Is anyone in charge?
It looks like no one is.
This Government missed one good short-term solution to the rice crisis, and this is to temporarily reduce the rice tariff to around 10% or even lower to help immediately reduce rice prices. But the President rejected it. The President appears to be under the impression that rice prices are about to go down. This is far from the truth.
Key major producers like India are restricting rice exports and jacking up global rice prices by almost 10%. A prolonged El Niño dry spell and fertilizer deficit could only result in short supply and high prices. Nobody should take it against India if it decided to prioritize domestic consumption and lower prices at home.
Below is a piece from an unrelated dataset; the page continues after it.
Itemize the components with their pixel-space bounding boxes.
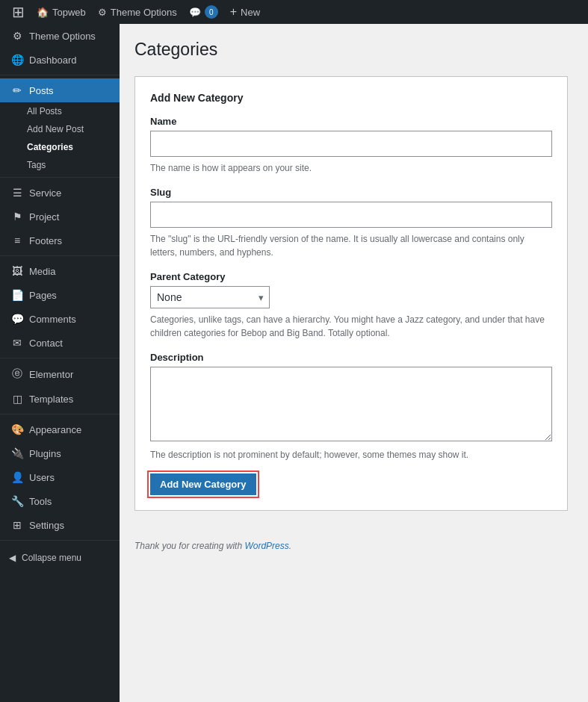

It is unthinkable that some would miss the news that even in Thailand, the world’s second largest rice exporter, rice prices have risen so much. Domestic milled rice prices rose by almost 20% following India’s decision to curtail rice exports.
Thailand also expects lower production this year because of El Niño and recent floods. In the Philippines, in August alone, our statistics authority reported that unmilled rice or palay was selling at a farmgate price of P22.16 per kilo or nearly 26% over last year’s prices.
The tariff reduction would have been ideally accompanied by the lifting of the price caps on both regular- and well-milled rice. Unfortunately, while the NEDA initiated the proposal, the broadsheets the other day confirmed the report that it was also NEDA that agreed to drop the idea in view of what it called a declining trend in global rice prices! While rice futures indeed show some recent moderation in rice prices, the wild card is El Niño and all that it implies to global supply.
Too bad that we have been languishing under this brand of policy making for so long that we seem to have been numbed to it. If public policy were a little smarter, with some coherence to it, domestic inflation could have been more moderate like that of many of our neighbors.
Easing monetary policy should not be a difficult decision and forward guidance could have been more singular. Someone should be in charge.
Diwa C. Guinigundo is the former deputy governor for the Monetary and Economics Sector, the Bangko Sentral ng Pilipinas (BSP). He served the BSP for 41 years. In 2001-2003, he was alternate executive director at the International Monetary Fund in Washington, DC. He is the senior pastor of the Fullness of Christ International Ministries in Mandaluyong.